**WHAT THIS TASK INVOLVES**
What is the number of lines in this listing that include "อเศรษฐก"? Answer with that number only.

**DATA EXCERPTS**
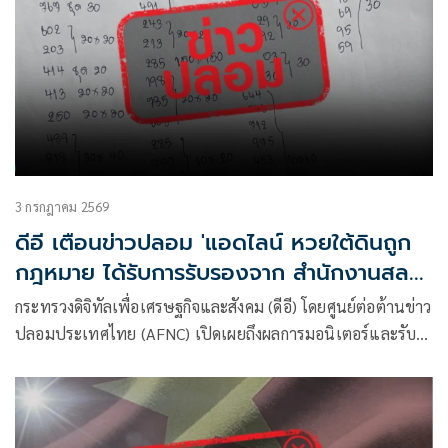
3 กรกฎาคม 2569
ดีอี เตือนข่าวปลอม 'แอดไลน์ หวยใต้ดินถูก
กฎหมาย ได้รับการรับรองจาก สำนักงานสลาก
กินแบ่งรัฐบาล' ระวังมิจฉาชีพหลอกสูญเงิน-
กระทรวงดิจิทัลเพื่อเศรษฐกิจและสังคม (ดีอี) โดยศูนย์ต่อต้านข่าว
ข้อมูลส่วนบุคคล
ปลอมประเทศไทย (AFNC) เปิดเผยถึงผลการมอนิเตอร์และรับ
แจ้งข่าวปลอม ซึ่งเป็นไปตามนโยบายการป้องกันและแก้ไข
ปัญหาภัยความมั่นคงและภัยทางสังคมของนายไชยชนก ชิดชอบ
รัฐมนตรีว่าการกระทรวงดิจิทัลเพื่อเศรษฐกิจและสังคม (ดีอี) โดย
ยกระดับความสำคัญเรื่องการสร้างความตระหนักรู้เท่าทันภัย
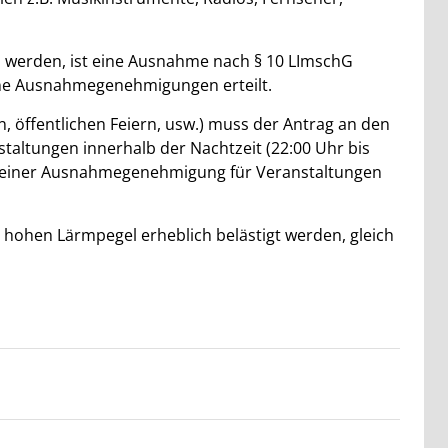
n werden, ist eine Ausnahme nach § 10 LImschG
eine Ausnahmegenehmigungen erteilt.
 öffentlichen Feiern, usw.) muss der Antrag an den
taltungen innerhalb der Nachtzeit (22:00 Uhr bis
ch einer Ausnahmegenehmigung für Veranstaltungen
n hohen Lärmpegel erheblich belästigt werden, gleich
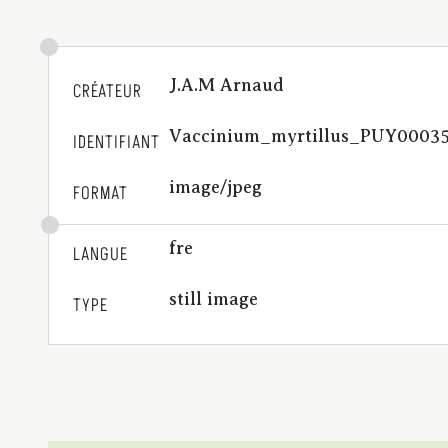
J.A.M Arnaud
CRÉATEUR
Vaccinium_myrtillus_PUY0003
IDENTIFIANT
image/jpeg
FORMAT
fre
LANGUE
still image
TYPE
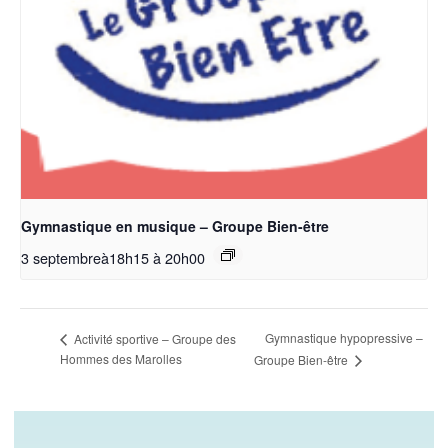
Gymnastique en musique – Groupe Bien-être
3 septembreà18h15
à
20h00
Gymnastique hypopressive –
Activité sportive – Groupe des
Hommes des Marolles
Groupe Bien-être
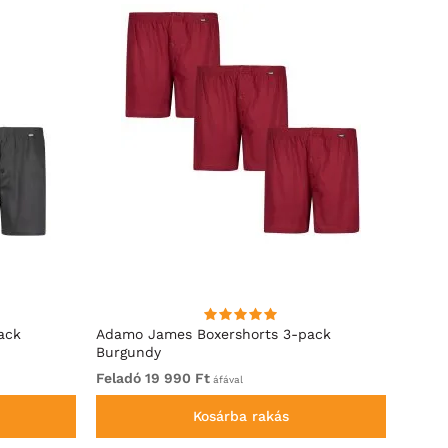
ack
Adamo James Boxershorts 3-pack
Adamo
Burgundy
Feladó 19 990 Ft
Felad
áfával
Kosárba rakás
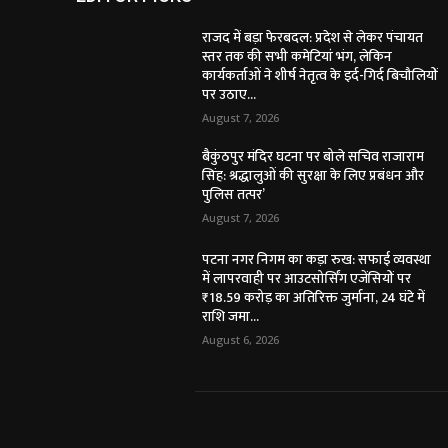
राजद में बड़ा फेरबदल: प्रदेश से लेकर पंचायत
स्तर तक की सभी कमेटियां भंग, लेकिन
कार्यकर्ताओं ने शीर्ष नेतृत्व के इर्द-गिर्द बिचौलियों
पर उठाए...
August 7, 2026
बैकुंठपुर मंदिर घटना पर बोले सचिव राजाराम
सिंह: श्रद्धालुओं की सुरक्षा के लिए प्रबंधन और
पुलिस तत्पर’
August 7, 2026
पटना नगर निगम का कड़ा रुख: सफाई व्यवस्था
में लापरवाही पर आउटसोर्सिंग एजेंसियों पर
₹18.59 करोड़ का अतिरिक्त जुर्माना, 24 घंटे में
राशि जमा...
August 6, 2026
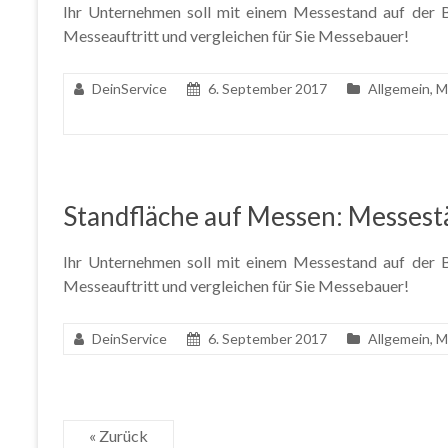
Ihr Unternehmen soll mit einem Messestand auf der Ba
Messeauftritt und vergleichen für Sie Messebauer!
DeinService
6. September 2017
Allgemein
,
M
Standfläche auf Messen: Messest
Ihr Unternehmen soll mit einem Messestand auf der Ba
Messeauftritt und vergleichen für Sie Messebauer!
DeinService
6. September 2017
Allgemein
,
M
« Zurück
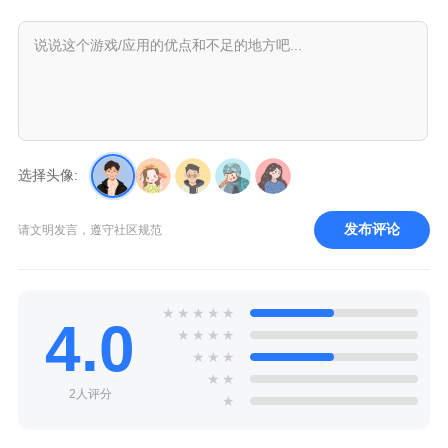
选择头像:
发布评论
请文明发言，遵守社区规范
★
★
★
★
★
4.0
★
★
★
★
★
★
★
★
★
2人评分
★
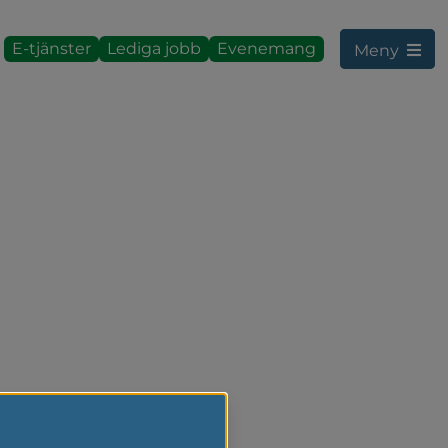
E-tjänster
Lediga jobb
Evenemang
Meny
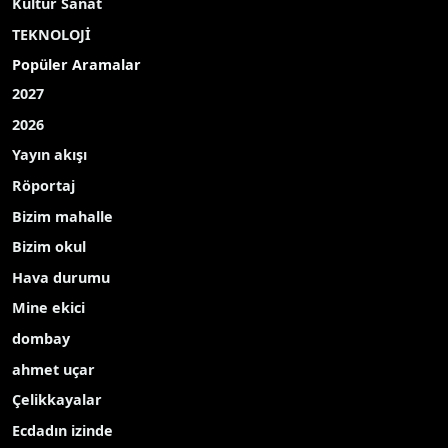
Dünya
Yerel
Eğitim
Çevre
Kültür Sanat
TEKNOLOJİ
Popüler Aramalar
2027
2026
Yayın akışı
Röportaj
Bizim mahalle
Bizim okul
Hava durumu
Mine ekici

**WRITTEN REPLY**
2